* **TASK BRIEF**: In the entries below, spot each line with the word "Switch" and copy it.

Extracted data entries
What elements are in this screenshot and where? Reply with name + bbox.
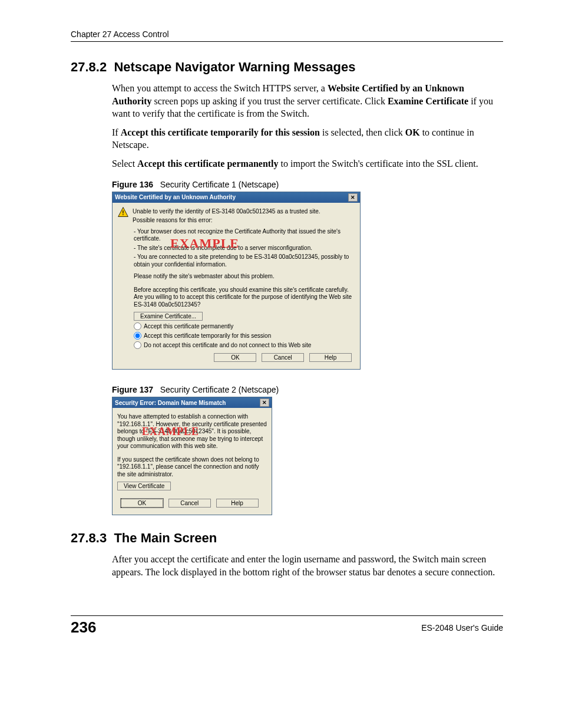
text-run: is selected, then click [320,127,405,137]
close-icon[interactable]: ✕ [260,398,269,407]
radio-accept-temporarily[interactable]: Accept this certificate temporarily for … [134,332,355,340]
figure-title: Security Certificate 1 (Netscape) [160,180,279,189]
svg-text:!: ! [122,210,124,216]
radio-accept-permanently[interactable]: Accept this certificate permanently [134,322,355,330]
dialog-title-text: Website Certified by an Unknown Authorit… [115,194,236,200]
text-run-bold: Accept this certificate permanently [137,159,278,169]
figure-number: Figure 137 [112,385,153,394]
netscape-cert-dialog-1: Website Certified by an Unknown Authorit… [112,192,361,370]
paragraph-1: When you attempt to access the Switch HT… [112,82,503,120]
dialog-mismatch-text-2: If you suspect the certificate shown doe… [117,456,267,479]
chapter-header: Chapter 27 Access Control [71,29,503,42]
paragraph-main-screen: After you accept the certificate and ent… [112,553,503,578]
dialog-title-text: Security Error: Domain Name Mismatch [115,400,226,406]
text-run: When you attempt to access the Switch HT… [112,83,328,93]
section-title: The Main Screen [114,531,217,545]
cancel-button[interactable]: Cancel [168,499,211,508]
dialog-reason-2: - The site's certificate is incomplete d… [134,245,355,252]
dialog-reason-3: - You are connected to a site pretending… [134,253,355,268]
figure-137-caption: Figure 137 Security Certificate 2 (Netsc… [112,385,503,394]
dialog-title-bar: Website Certified by an Unknown Authorit… [113,192,360,203]
guide-title: ES-2048 User's Guide [421,623,503,633]
figure-number: Figure 136 [112,180,153,189]
section-title: Netscape Navigator Warning Messages [114,60,355,74]
radio-label: Accept this certificate permanently [144,323,233,330]
help-button[interactable]: Help [309,353,352,362]
dialog-notify: Please notify the site's webmaster about… [134,273,355,281]
help-button[interactable]: Help [216,499,259,508]
section-number: 27.8.2 [71,60,107,74]
figure-title: Security Certificate 2 (Netscape) [160,385,279,394]
section-number: 27.8.3 [71,531,107,545]
text-run: Select [112,159,137,169]
text-run-bold: Examine Certificate [388,96,468,106]
radio-do-not-accept[interactable]: Do not accept this certificate and do no… [134,341,355,349]
page-number: 236 [71,618,96,637]
dialog-text-unable: Unable to verify the identity of ES-3148… [133,208,355,216]
dialog-mismatch-text-1: You have attempted to establish a connec… [117,413,267,450]
view-certificate-button[interactable]: View Certificate [117,482,171,490]
dialog-text-reasons: Possible reasons for this error: [133,217,355,225]
page-footer: 236 ES-2048 User's Guide [71,615,503,637]
dialog-title-bar: Security Error: Domain Name Mismatch ✕ [113,397,272,408]
netscape-cert-dialog-2: Security Error: Domain Name Mismatch ✕ E… [112,397,272,515]
warning-icon: ! [117,206,129,218]
text-run: to import the Switch's certificate into … [279,159,478,169]
cancel-button[interactable]: Cancel [262,353,304,362]
section-heading-2782: 27.8.2 Netscape Navigator Warning Messag… [71,60,503,75]
radio-label: Accept this certificate temporarily for … [144,332,271,339]
ok-button[interactable]: OK [121,499,163,508]
paragraph-3: Select Accept this certificate permanent… [112,157,503,170]
text-run-bold: OK [405,127,420,137]
paragraph-2: If Accept this certificate temporarily f… [112,126,503,151]
examine-certificate-button[interactable]: Examine Certificate... [134,312,203,321]
text-run-bold: Accept this certificate temporarily for … [121,127,320,137]
text-run: screen pops up asking if you trust the s… [152,96,388,106]
dialog-reason-1: - Your browser does not recognize the Ce… [134,228,355,243]
section-heading-2783: 27.8.3 The Main Screen [71,531,503,546]
dialog-before-accept: Before accepting this certificate, you s… [134,286,355,309]
ok-button[interactable]: OK [214,353,256,362]
text-run: If [112,127,121,137]
close-icon[interactable]: ✕ [348,193,358,202]
figure-136-caption: Figure 136 Security Certificate 1 (Netsc… [112,180,503,189]
radio-label: Do not accept this certificate and do no… [144,342,311,348]
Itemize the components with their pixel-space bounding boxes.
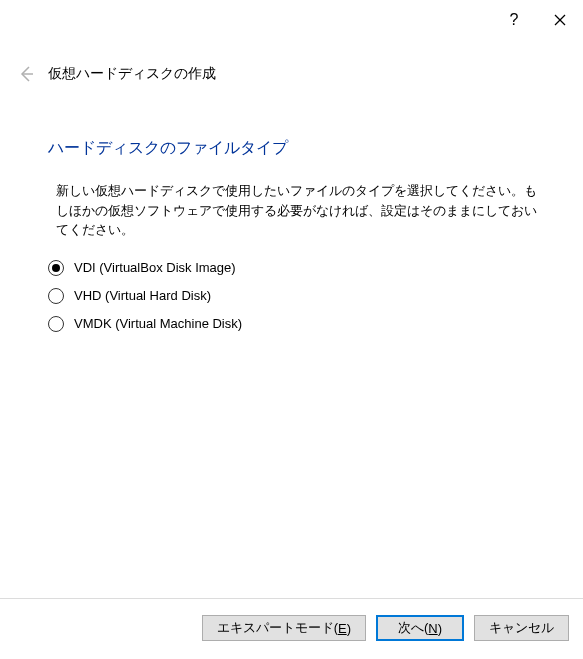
- section-heading: ハードディスクのファイルタイプ: [48, 138, 543, 159]
- radio-option-vdi[interactable]: VDI (VirtualBox Disk Image): [48, 260, 543, 276]
- back-button[interactable]: [12, 60, 40, 88]
- file-type-radio-group: VDI (VirtualBox Disk Image) VHD (Virtual…: [48, 260, 543, 332]
- next-button[interactable]: 次へ(N): [376, 615, 464, 641]
- section-description: 新しい仮想ハードディスクで使用したいファイルのタイプを選択してください。もしほか…: [48, 181, 543, 240]
- button-bar: エキスパートモード(E) 次へ(N) キャンセル: [202, 615, 569, 641]
- titlebar: ?: [0, 0, 583, 40]
- btn-mnemonic: N: [428, 621, 437, 636]
- cancel-button[interactable]: キャンセル: [474, 615, 569, 641]
- wizard-header: 仮想ハードディスクの作成: [0, 40, 583, 98]
- radio-icon: [48, 316, 64, 332]
- btn-text: エキスパートモード(: [217, 619, 338, 637]
- radio-option-vmdk[interactable]: VMDK (Virtual Machine Disk): [48, 316, 543, 332]
- btn-mnemonic: E: [338, 621, 347, 636]
- content-area: ハードディスクのファイルタイプ 新しい仮想ハードディスクで使用したいファイルのタ…: [0, 98, 583, 332]
- radio-label: VMDK (Virtual Machine Disk): [74, 316, 242, 331]
- expert-mode-button[interactable]: エキスパートモード(E): [202, 615, 366, 641]
- btn-text: 次へ(: [398, 619, 428, 637]
- radio-label: VHD (Virtual Hard Disk): [74, 288, 211, 303]
- close-button[interactable]: [537, 0, 583, 40]
- btn-text: ): [347, 621, 351, 636]
- btn-text: ): [438, 621, 442, 636]
- radio-icon: [48, 260, 64, 276]
- help-button[interactable]: ?: [491, 0, 537, 40]
- radio-option-vhd[interactable]: VHD (Virtual Hard Disk): [48, 288, 543, 304]
- separator: [0, 598, 583, 599]
- back-arrow-icon: [17, 65, 35, 83]
- radio-icon: [48, 288, 64, 304]
- wizard-title: 仮想ハードディスクの作成: [48, 65, 216, 83]
- close-icon: [554, 14, 566, 26]
- radio-label: VDI (VirtualBox Disk Image): [74, 260, 236, 275]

* **ANSWER TO THE EXERCISE**:
paragraph-1: When you attempt to access the Switch HT… [112,82,503,120]
text-run: When you attempt to access the Switch HT… [112,83,328,93]
text-run: to import the Switch's certificate into … [279,159,478,169]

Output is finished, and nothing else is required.